Dans le marché unique européen, « la clause de sauvegarde peut être mise en place pour préserver la santé et le risque environnemental mais absolument pas pour protéger une filière d’un pays », résume Benoît Grimonprez.

Un risque pour le commerce au vu de la diversité des produits concernés

Pour l’instant, le gouvernement français ne prévoit pas d’activer ce dispositif. D’autant que l’acétamipride est utilisé dans de nombreuses filières (betteraves, noisettes, prunes, graines, pommes…) et qu’il aurait du mal à justifier le danger environnemental et sanitaire seulement pour certaines (comme la betterave et la noisette).

« La clause de sauvegarde ne peut avoir de sens que si on vise toutes les filières et tous les produits. » Or, « plus ça touche de filières, plus ça restreint les échanges commerciaux, et plus c’est politiquement et commercialement difficile à réaliser », pose le professeur. « Politiquement, demander que tout un tas de produits agricoles ne rentrent plus sur notre territoire c’est potentiellement se mettre à mal avec d’autres partenaires européens. Et ainsi risquer de pénaliser les autres producteurs français » sur le terrain commercial de l’Union européenne.

Des clauses de sauvegarde plus politiques qu’efficaces

Les clauses de sauvegarde sont déjà difficiles à mettre en œuvre dans les faits. Celles qui l’ont été par le passé (notamment sur les cerises avec le diméthoate et le phosmet), agissaient dans un champ très restreint (les produits frais, non-transformés) et devaient être respectées par les importateurs et la distribution, sans qu’il n’y ait de réelles sanctions.

C’est là toute la limite du dispositif juridique pour Benoît Grimonprez.
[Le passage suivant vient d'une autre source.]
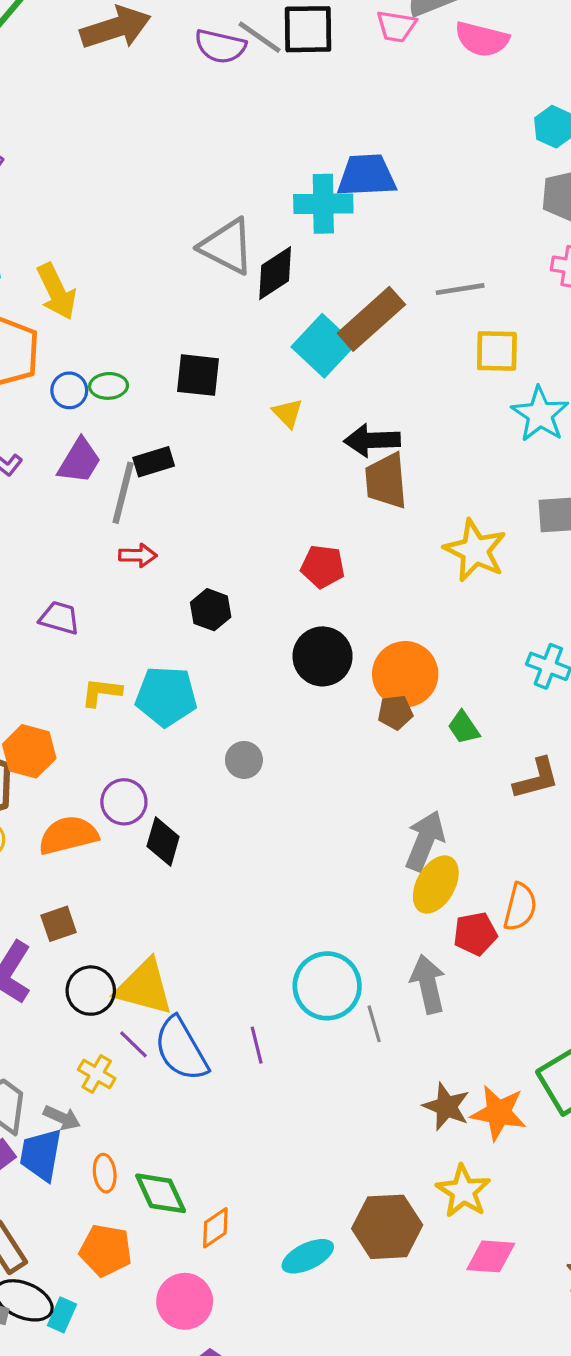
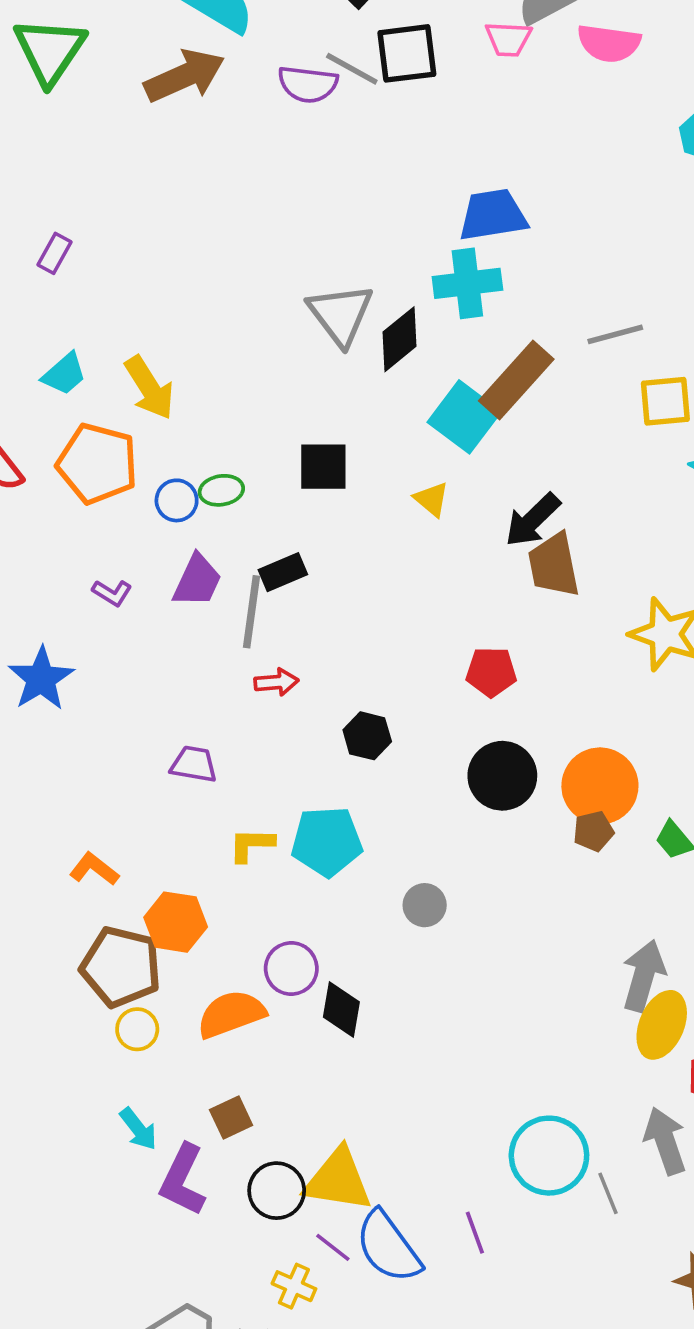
cyan cross: (323, 204) -> (467, 283), moved
gray triangle: (227, 246) -> (341, 314), turned 32
black arrow: (372, 440) -> (533, 520), turned -36

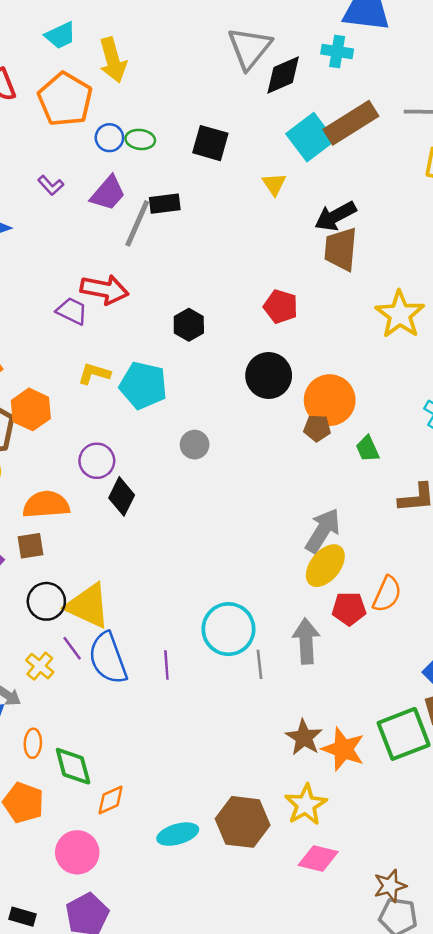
cyan cross: (467, 283) -> (337, 51), size x0.7
red arrow: (276, 682) -> (104, 290), moved, size x1.6
orange semicircle: (231, 1014) -> (46, 505), moved

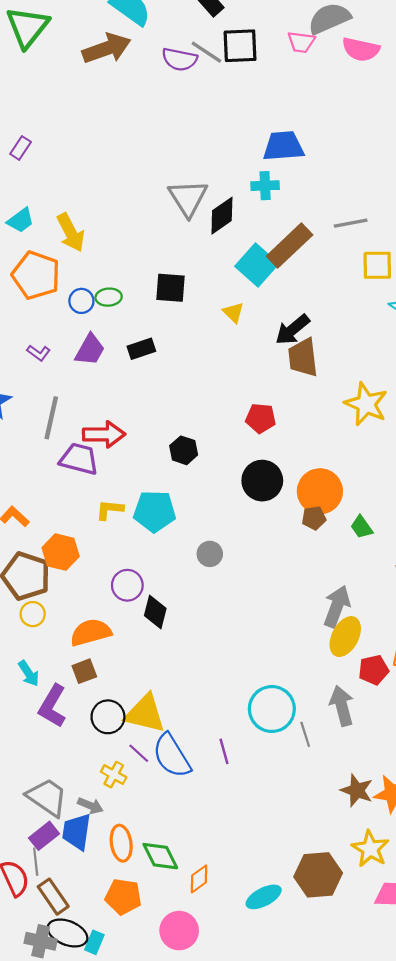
gray line: (137, 223) -> (51, 418), moved
purple trapezoid: (72, 311) -> (79, 459), size x1.4
orange ellipse: (33, 743) -> (121, 843), size x1.4

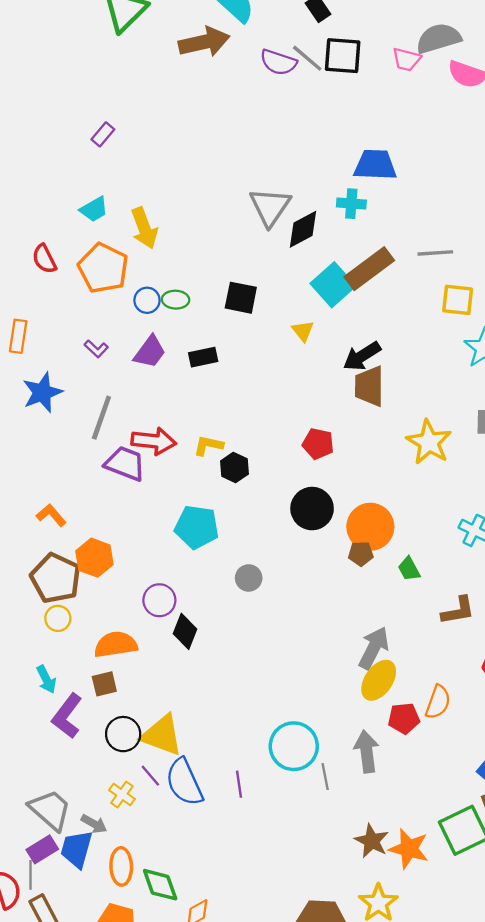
yellow L-shape: (110, 510) -> (208, 445), moved

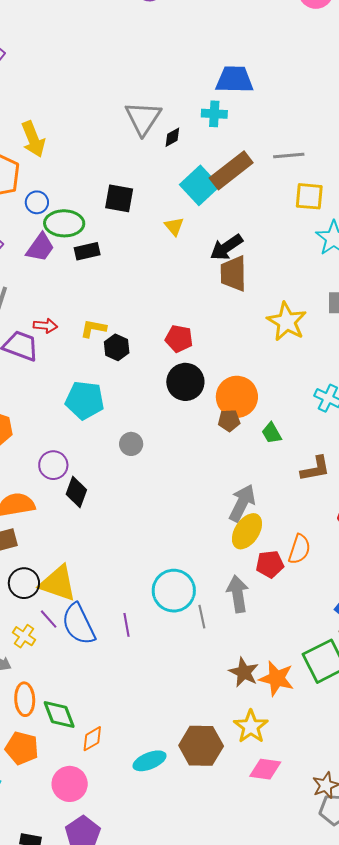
black diamond: (303, 229) -> (172, 137), size x0.6
green ellipse: (176, 300) -> (64, 223), moved, size x1.6
red arrow: (154, 441) -> (45, 326), size x0.6
red pentagon: (318, 444) -> (179, 339), moved

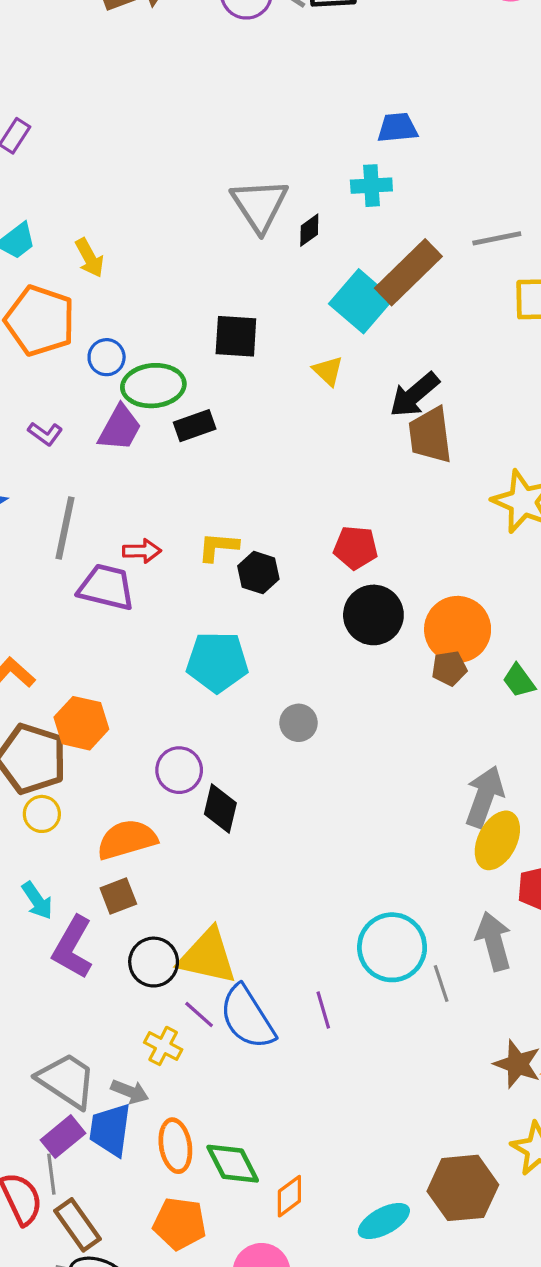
blue trapezoid: (235, 79) -> (397, 128), size x0.7
yellow arrow: (33, 139) -> (89, 258), size x0.7

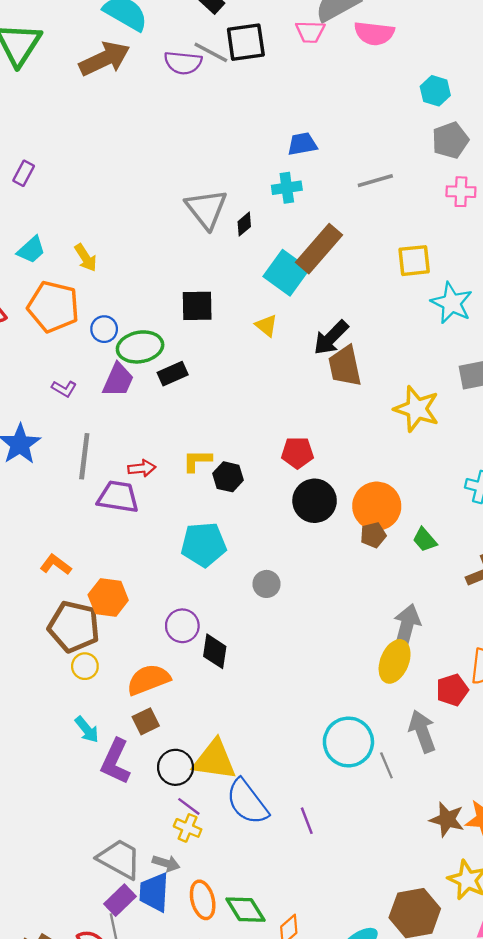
gray line: (497, 238) -> (375, 181), moved
yellow ellipse: (497, 840) -> (395, 661), moved
purple line: (323, 1010) -> (307, 821), moved
purple line: (199, 1015) -> (189, 806), moved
Sur les précédentes clauses de sauvegarde, « nous ne savons pas si elles ont été respectées ou pas ». D’autant que pour l’acétamipride, de nombreux produits — notamment transformés — pourraient être concernés. « S’il n’y a pas des dispositifs de contrôles performants et nombreux, ça ne marche pas. »

À défaut d’un régime de sanctions « très rigoureux », la clause de sauvegarde restera un instrument avant tout politique. « Mais économiquement c’est une mauvaise chose car on invisibilise le problème, juge le professeur de droit. Il continuera à exister mais on le met sous le tapis. »

La solution alternative pourrait venir d’un renforcement d’une obligation d’étiquetage de l’origine des ingrédients. Ce « genre de mesure pourrait avoir cette vertu que le consommateur privilégie la production française ».

Interdire l’acétamipride au niveau européen, la seule solution ?

Si interdire l’importation de produits traités à l’acétamipride apparaît extrêmement complexe, la solution pour éviter la distorsion de concurrence serait-elle de revoir l’autorisation européenne de l’acétamipride ?

À ce sujet, la ministre de l’Agriculture entend « poursuivre le combat […] en inscrivant ce point à l’ordre du jour des prochains Conseils européens ». « La France a déjà obtenu ces dernières semaines sur cette proposition le soutien d’une dizaine d’États membres », a-t-elle assuré dans un communiqué du 8 août, sans préciser lesquels seraient prêt à suivre la France.

Avis de l’Efsa le 5 septembre

De son côté, le ministre de la Santé, Yannick Neuder, a appelé sur France Inter « à une réévaluation par les autorités sanitaires européennes sans délai » sur l’acétamipride qui reste homologuée dans l’Union européenne jusqu’en 2033. Mais un ministre français seul ne peut pas formellement demander un avis scientifique de l’Efsa.

La demande ne peut qu’émaner « de la Commission européenne, du Parlement européen et des États membres de l’Union européenne [via le Conseil européen, NDLR] », précise l’agence sanitaire à La France Agricole. La Commission européenne a d’ailleurs demandé en mai des données complémentaires à l’Efsa sur les risques neurologiques et endocriniens de l’acétamipride. L’autorité sanitaire doit rendre son avis le 5 septembre.

Si interdire les produits européens avec de l’acétamipride semble matériellement très compliqué, le salut des producteurs français pourrait bien venir de l’agence européenne. Si l’Efsa fait état de risques établis sur la santé humaine, la pression politique et citoyenne sur la Commission européenne pour interdire l’acétamipride risque de s’accroître. Et les agriculteurs français pourraient, in fine, bénéficier de la mobilisation.